Now that you have your number for potential revenue, you need to assess how well you are hitting it and track this over time with the SaaS rule of 40. The SaaS rule of 40 is a general principle that states your growth rate and profit are inversely related and will usually add up to 40.
For example, if your growth rate is 35% year over year or month over month, your profit could be 5%. Makes sense, right? Now increase the cost to the consumer, your profit goes up and your growth rate goes down as prospects are deterred from the price point.
But what happens if your combined growth rate and profit are below 40%? It may be time to reassess your messaging or whether or not your target customer or their underserved needs are as pervasive as you had thought. If you are exceeding a sum of 40%, pat yourself on the back: your product makes a profit while continuing to grow. Of course, 40 isn’t the only number to use and it will vary depending on your product and the market it serves.

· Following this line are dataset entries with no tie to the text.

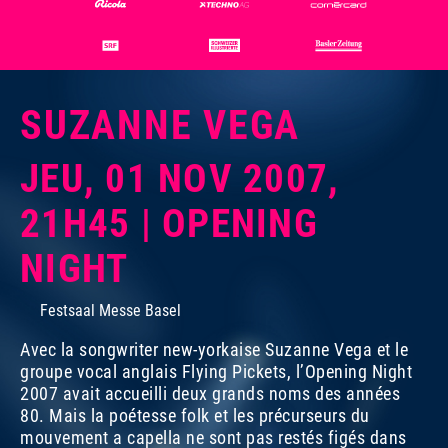
SUZANNE VEGA
JEU, 01 NOV 2007,
21H45 | OPENING
NIGHT
Festsaal Messe Basel
Avec la songwriter new-yorkaise Suzanne Vega et le
groupe vocal anglais Flying Pickets, l’Opening Night
2007 avait accueilli deux grands noms des années
80. Mais la poétesse folk et les précurseurs du
mouvement a capella ne sont pas restés figés dans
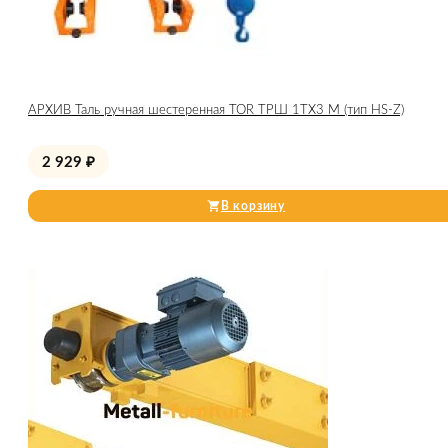
АРХИВ Таль ручная шестеренная TOR ТРШ 1ТХ3 М (тип HS-Z)
2 929
₽
В корзину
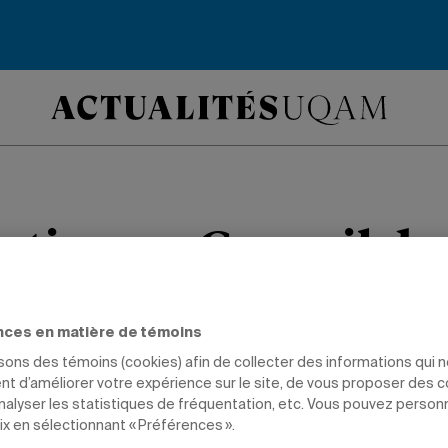
tion au Conseil du
e alimentaire mont
nces en matière de témoins
 joint à ce conseil visant à mettre en 
isons des témoins (cookies) afin de collecter des informations qui 
t d’améliorer votre expérience sur le site, de vous proposer des 
t favorable à une saine alimentation.
analyser les statistiques de fréquentation, etc. Vous pouvez person
ix en sélectionnant « Préférences ».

Step three: Measure product/market fit with NPS and PMF
If your combined growth and profit are smaller than 40%, it’s likely your product hasn’t found the fit. In this case, Net Promoter Score (NPS) can help confirm. Net Promoter Score can be attained by asking your users through the survey question: “How likely are you to recommend our product to a friend or colleague?”.

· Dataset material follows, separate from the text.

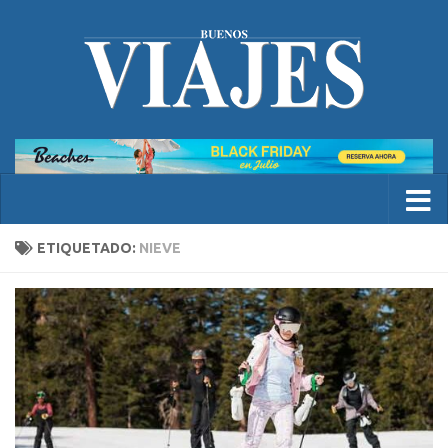
ETIQUETADO:
NIEVE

Users can select a number 0-10 where 0 is “not at all likely” and 10 is “highly likely.” Users most likely to recommend are Promoters (9-10). Users who are apathetic about your product and are vulnerable to competing products are Passives (7-8). Those who are not happy at all operate in the widest range as Detractors (0-6).
The larger your group of participants, the more confidence you can have that the % of each group represents your SAM. Now subtract your % of Detractors from your percentage of Promoters. The result is your NPS.
As your NPS can range from -100 to 100, you should want your NPS to be somewhere in the positive range to show you have more Promoters than Detractors. If you’re not at least in the positives, your product needs some work. If your product is anywhere in 0 – 50, there may be a few things worth tweaking that could bring your NPS up a few points.
You can also find your product/market fit directly with Product/Market Fit (PMF) surveys. Also known as the “Sean Ellis test,” PMF surveys ask users a simple question: “How would you feel if you could no longer use [product]?”
Unlike the NPS survey’s numbered scale, the initial PMF survey question uses a 3-point negative scale (Not disappointed, Mildly disappointed, and Very disappointed). If 40% of users answer “Very disappointed,” you’ve successfully achieved product/market fit. And the more people who answer “Very disappointed,” the stickier your product is, and the closer you are to meeting the needs of the market.
You can use the Delighted survey platform to evaluate your own NPS and PMF scores and include other questions that might reveal more details about why your product isn’t achieving product/market fit.
Like all aspects of product development, product/market fit is an iterative process.
Do your research, create your hypotheses, build it, test it, and feed your findings back into the process. No company nails product/market fit right away, but with proper planning and intentional research, you can get pretty close and see success that exceeds the 40% rule of SaaS and achieves a stellar NPS and PMF.